The 18th-century scholar Motoori Norinaga offered what remains the most widely cited definition: kami refers to anything that evokes a profound sense of awe. This includes the great mythological deities — Amaterasu (the sun goddess who is the ancestral deity of the imperial line), Susanoo (the storm deity), Okuninushi (the deity of nation-building and relationships) — but it does not stop there. Mountains are kami. Rivers are kami. Ancient trees are kami. Unusually shaped rocks are kami. Foxes, deer, and serpents can be kami or their messengers. Thunderstorms are kami. The force that makes rice grow is kami. Deceased ancestors who are revered by their descendants become kami. Even living people who inspire extraordinary awe — emperors, great warriors, profound scholars — have been recognized as kami.
The phrase yaoyorozu no kami — often translated as 'eight million gods' but really meaning 'countless kami' — captures the Shinto sense that the sacred is not concentrated in a single supreme being but distributed throughout the entire fabric of existence. You do not look up to find kami; you look around.
This is fundamentally different from the God of Christianity, Islam, or Judaism in several critical ways. First, kami are not transcendent — they do not exist outside or above the natural world but within it. The boundary between the natural and the supernatural barely exists in Shinto thought. Second, kami are not omniscient or omnipotent. They have personalities, preferences, and even flaws. Mythological kami quarrel, make mistakes, feel jealousy, and behave in ways that would be scandalous if attributed to a monotheistic God. Third, kami are not morally absolute. Each kami has both a gentle, nurturing aspect (nigimitama) and a fierce, destructive aspect (aramitama). The same deity that brings life-giving rain can also unleash devastating floods.

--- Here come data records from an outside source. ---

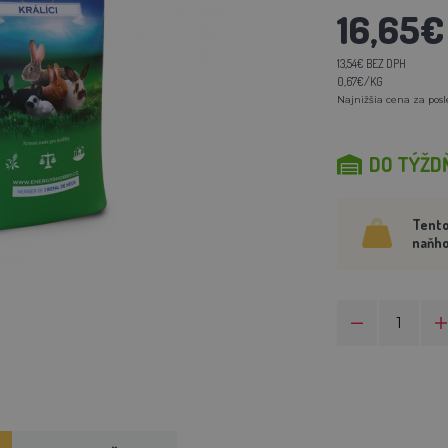
16,65€
13,54€ BEZ DPH
0,67€/KG
Najnižšia cena za posl
DO TÝŽD
Tento
naňho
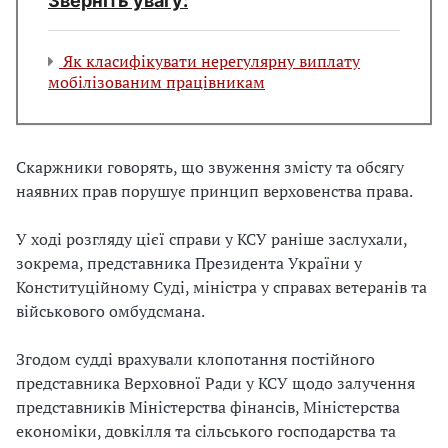
Зверніть увагу:
Як класифікувати нерегулярну виплату
мобілізованим працівникам
Скаржники говорять, що звуження змісту та обсягу
наявних прав порушує принцип верховенства права.
У ході розгляду цієї справи у КСУ раніше заслухали,
зокрема, представника Президента України у
Конституційному Суді, міністра у справах ветеранів та
військового омбудсмана.
Згодом судді врахували клопотання постійного
представника Верховної Ради у КСУ щодо залучення
представників Міністерства фінансів, Міністерства
економіки, довкілля та сільського господарства та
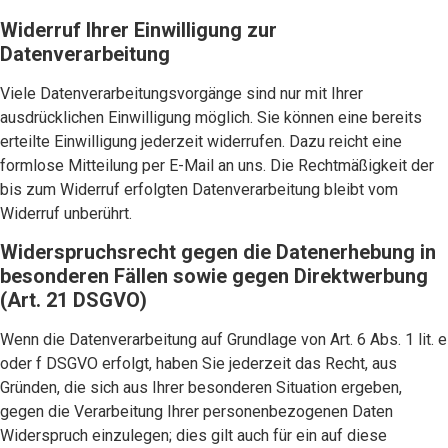
Widerruf Ihrer Einwilligung zur
Datenverarbeitung
Viele Datenverarbeitungsvorgänge sind nur mit Ihrer
ausdrücklichen Einwilligung möglich. Sie können eine bereits
erteilte Einwilligung jederzeit widerrufen. Dazu reicht eine
formlose Mitteilung per E-Mail an uns. Die Rechtmäßigkeit der
bis zum Widerruf erfolgten Datenverarbeitung bleibt vom
Widerruf unberührt.
Widerspruchsrecht gegen die Datenerhebung in
besonderen Fällen sowie gegen Direktwerbung
(Art. 21 DSGVO)
Wenn die Datenverarbeitung auf Grundlage von Art. 6 Abs. 1 lit. e
oder f DSGVO erfolgt, haben Sie jederzeit das Recht, aus
Gründen, die sich aus Ihrer besonderen Situation ergeben,
gegen die Verarbeitung Ihrer personenbezogenen Daten
Widerspruch einzulegen; dies gilt auch für ein auf diese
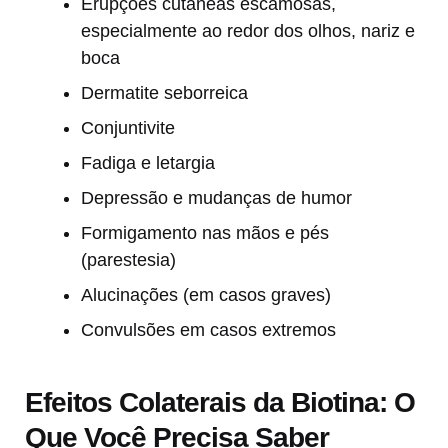
Erupções cutâneas escamosas,
especialmente ao redor dos olhos, nariz e
boca
Dermatite seborreica
Conjuntivite
Fadiga e letargia
Depressão e mudanças de humor
Formigamento nas mãos e pés
(parestesia)
Alucinações (em casos graves)
Convulsões em casos extremos
Efeitos Colaterais da Biotina: O
Que Você Precisa Saber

Perhaps most importantly, the relationship between humans and kami is not one of absolute submission to an all-powerful creator. It is reciprocal. Humans honor kami through offerings, purification, and festivals; in return, kami provide protection, blessings, and the sustaining forces of nature. If the kami are neglected — if offerings cease, if shrines fall into disrepair, if festivals are abandoned — the kami may become wrathful or simply withdraw their blessings. This reciprocity is at the heart of why shrine maintenance and festival participation are taken so seriously.

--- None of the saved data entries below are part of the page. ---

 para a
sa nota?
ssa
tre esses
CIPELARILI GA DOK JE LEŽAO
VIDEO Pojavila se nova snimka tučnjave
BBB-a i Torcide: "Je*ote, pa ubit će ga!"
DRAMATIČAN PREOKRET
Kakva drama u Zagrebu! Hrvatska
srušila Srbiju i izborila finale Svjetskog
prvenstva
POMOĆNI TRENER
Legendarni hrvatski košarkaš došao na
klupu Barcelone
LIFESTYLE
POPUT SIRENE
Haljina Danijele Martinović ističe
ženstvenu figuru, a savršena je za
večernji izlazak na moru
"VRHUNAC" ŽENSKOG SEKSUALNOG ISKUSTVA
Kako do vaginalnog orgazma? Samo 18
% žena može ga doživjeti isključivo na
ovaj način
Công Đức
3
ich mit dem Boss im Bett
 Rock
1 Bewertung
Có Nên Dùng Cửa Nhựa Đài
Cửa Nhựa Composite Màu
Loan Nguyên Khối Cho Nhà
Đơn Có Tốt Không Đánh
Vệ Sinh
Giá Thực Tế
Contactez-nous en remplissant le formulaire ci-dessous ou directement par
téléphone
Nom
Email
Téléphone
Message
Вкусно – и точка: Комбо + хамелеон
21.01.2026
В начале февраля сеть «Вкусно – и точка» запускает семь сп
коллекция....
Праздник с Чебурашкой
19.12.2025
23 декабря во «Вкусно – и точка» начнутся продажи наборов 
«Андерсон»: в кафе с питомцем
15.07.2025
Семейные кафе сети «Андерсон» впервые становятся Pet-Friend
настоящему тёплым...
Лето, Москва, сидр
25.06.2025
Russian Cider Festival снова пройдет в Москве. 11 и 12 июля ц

New kami continue to be created. The most famous modern example is the deification of Emperor Meiji and his consort at Meiji Jingu in Tokyo, established in 1920. Sugawara no Michizane, a 9th-century scholar-politician who died in exile, was enshrined as the kami Tenjin after a series of disasters attributed to his angry spirit — making him the patron deity of scholarship. The process of becoming a kami is not reserved for the distant past.
For visitors from monotheistic backgrounds, the most helpful mindset may be this: rather than thinking of kami as 'Japanese gods' (which invites comparison to a very different theological framework), think of them as sacred presences. They are the forces, beings, and qualities in the world that inspire awe, gratitude, and reverence. Some are named, storied figures from mythology; others are the unnamed, felt presences in a moss-covered forest, a crashing waterfall, or the stillness of an ancient shrine at dusk.
Understanding kami does not require belief. It requires attention — the willingness to notice that the world is more than just material, that certain places and moments carry a charge that goes beyond the merely physical. This sensibility is, in many ways, the door through which Shinto invites all visitors to enter.